Ho deciso di essere onesta su quello che provavo nel discernimento della mia vocazione
In un ritiro del novembre scorso, in una piccola sessione di gruppo, la guida ha chiesto che condividessimo com’è il nostro rapporto con Dio. Quando è arrivato il mio turno di parlare, per la prima volta in quel semestre ho deciso di essere onesta su ciò che provavo: “Penso di avere il problema opposto alla maggior parte di voi. Non sento Dio distante. Mi sembra che non mi lasci mai sola”.
Sono arrivata al college per studiare Scienze dell’Educazione e nutro davvero una passione per questo argomento. Può essere tuttavia impossibile concentrarsi su una passione quando qualcuno bussa incessantemente alla tua porta. E se quel qualcuno poi è Dio…

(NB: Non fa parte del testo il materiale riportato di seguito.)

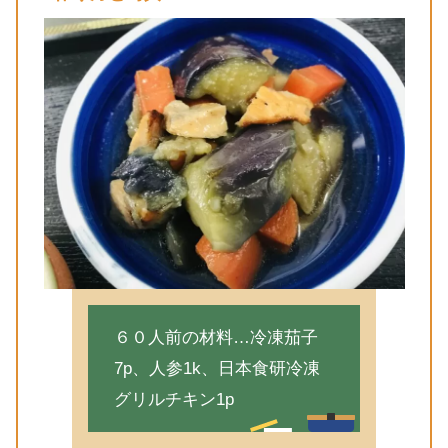
６０人前の材料…冷凍茄子
7p、人参1k、日本食研冷凍
グリルチキン1p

Può forse sembrare egoista, ma voglio davvero aprire la porta. Penso alla vita religiosa da quando ero in terza elementare, e ormai sono grande abbastanza perché la maggior parte degli ordini mi permetta di andare a visitarli, ma devo essere pratica. Finché Dio non mi mostrerà la strada verso un certo ordine, devo concentrarmi sul qui e ora; devo istruirmi. So che questo non sta mettendo altri obiettivi davanti a Dio; il mio sacerdote, i miei amici, fratelli, direttore spirituale e ogni religiosa con cui ho parlato negli ultimi due anni mi hanno detto la stessa cosa. Devo concentrarmi sugli studi.
Sapere questo, e sapere che è la volontà di Dio su di me, non rende tuttavia la chiamata più tranquilla, né mi fa mettere l’anima in pace. È un paradosso: lo sento bussare alla mia porta, corteggiarmi se volete, e tuttavia allo stesso tempo insistere sul fatto che aspetti prima di dedicargli la mia vita.
Suppongo che sia quello che a volte affrontano anche le coppie – gli aspetti pratici della vita che sembrano fastidiosi quando la promessa di comunione è ormai all’orizzonte.